King Richard the Lionheart & Saladin
In tales like those of Robin Hood, King Richard the Lionheart is remembered charitably as a benevolent erstwhile monarch, lost to the Crusades in the Orient while his dastardly brother Prince John steals from the poor of England to give to the rich. Richard's return in the stories, though, always marks some proud English nationalist turning of the tide. In truth, Richard probably didn't care much for England at all, spoke mostly French, and spent the bulk of his adult life pursuing wealth and plunder with various armies abroad. The popular myth about his piety and love of England is ironically a product of his complete absence from what was a damp, musty isle at the edge of the world.
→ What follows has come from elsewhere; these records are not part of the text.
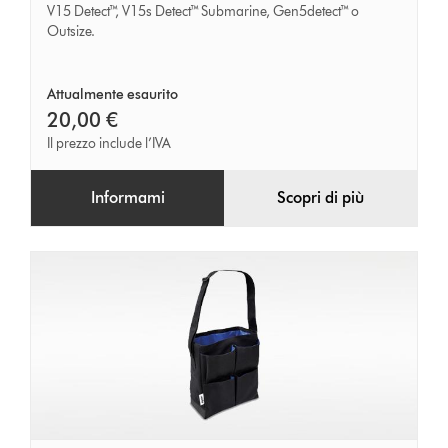
V15 Detect™, V15s Detect™ Submarine, Gen5detect™ o
Outsize.
Attualmente esaurito
20,00 €
Il prezzo include l’IVA
Informami
Scopri di più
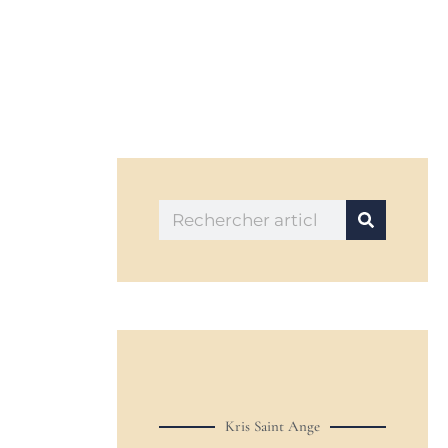
Kris Saint Ange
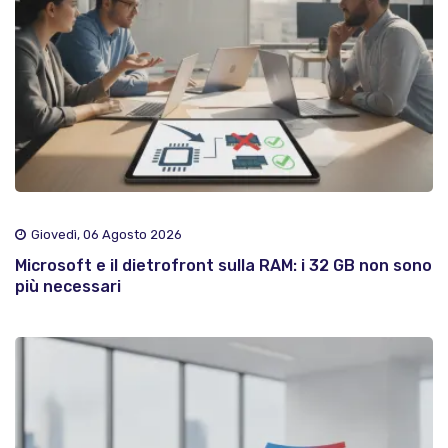
Giovedì, 06 Agosto 2026
Microsoft e il dietrofront sulla RAM: i 32 GB non sono
più necessari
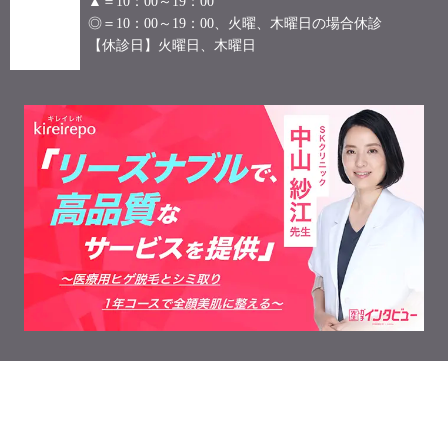
▲＝10：00～19：00
◎＝10：00～19：00、火曜、木曜日の場合休診
【休診日】火曜日、木曜日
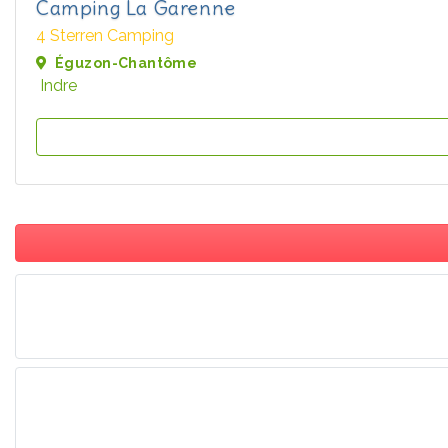
Camping La Garenne
4 Sterren Camping
Éguzon-Chantôme
Indre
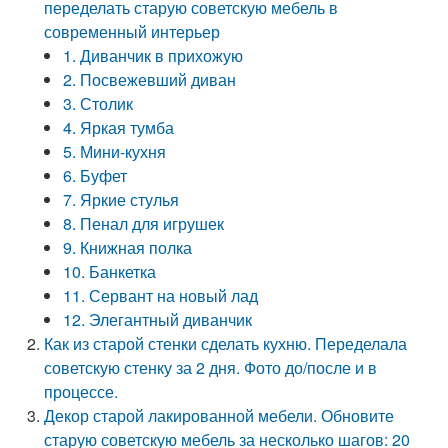
переделать старую советскую мебель в
современный интерьер
1. Диванчик в прихожую
2. Посвежевший диван
3. Столик
4. Яркая тумба
5. Мини-кухня
6. Буфет
7. Яркие стулья
8. Пенал для игрушек
9. Книжная полка
10. Банкетка
11. Сервант на новый лад
12. Элегантный диванчик
Как из старой стенки сделать кухню. Переделала
советскую стенку за 2 дня. Фото до/после и в
процессе.
Декор старой лакированной мебели. Обновите
старую советскую мебель за несколько шагов: 20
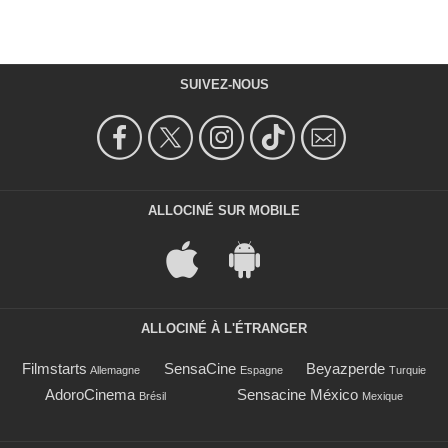
SUIVEZ-NOUS
ALLOCINÉ SUR MOBILE
ALLOCINÉ À L'ÉTRANGER
Filmstarts
SensaCine
Beyazperde
Allemagne
Espagne
Turquie
AdoroCinema
Sensacine México
Brésil
Mexique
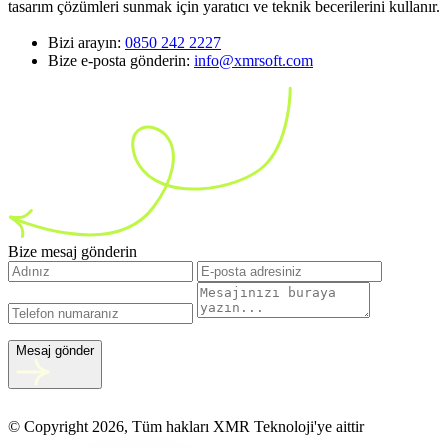
tasarım çözümleri sunmak için yaratıcı ve teknik becerilerini kullanır.
Bizi arayın:
0850 242 2227
Bize e-posta gönderin:
info@xmrsoft.com
Bize mesaj gönderin
Mesaj gönder
© Copyright 2026, Tüm hakları XMR Teknoloji'ye aittir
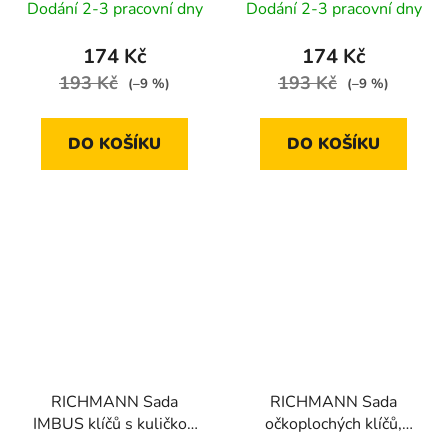
Dodání 2-3 pracovní dny
Dodání 2-3 pracovní dny
9 dílů | 1/16"-3/8"
174 Kč
174 Kč
193 Kč
193 Kč
(–9 %)
(–9 %)
DO KOŠÍKU
DO KOŠÍKU
RICHMANN Sada
RICHMANN Sada
IMBUS klíčů s kuličkou
očkoplochých klíčů,
prodloužené 1,5-10
chrom 6 dílů | 6-17 mm,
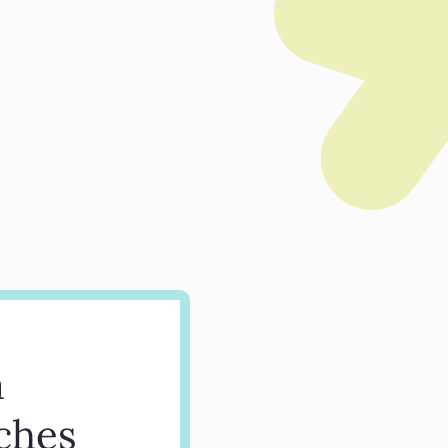
a
rches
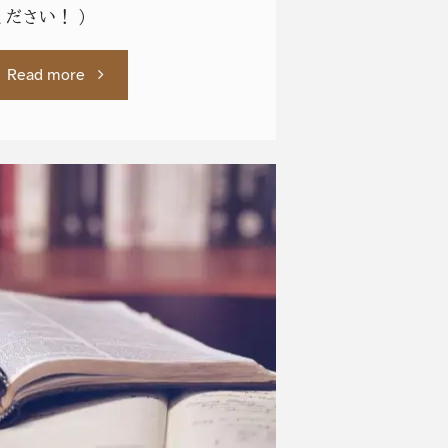
ください！ ）
"英
Read more
語
学
術
論
文
の
コ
Instead, Richard found himself in the forefront of the Third Crusade of 1189 to retake Jerusalem, a city that had fallen two years before to an accomplished Muslim general named Salah ad-Din, or, as he would be remembered by European chroniclers, Saladin. For a brief time, Saladin, an ethnic Kurd, ruled over much of the Levant, Mesopotamia, the holy cities of Arabia and Egypt — lands whose wealth and civilization would have bewildered Richard and many of gold-seeking Crusaders. In short, the Third Crusade failed in seizing Jerusalem, though Richard's forces did score a small victory against Saladin at Arsuf in 1191. Sources from the time paint the rapport between Richard I and Saladin in high chivalric times, noting how Saladin dispatched his doctors to Richard when he heard the English was ill and two horses when Richard's one proved lame. Saladin is remembered in Europe still as this noble, chivalrous general from the east. But, as more recent historians argue, both he and Richard were brutal warriors, with little need or time for the pleasantries that have gone on to burnish their legend for centuries.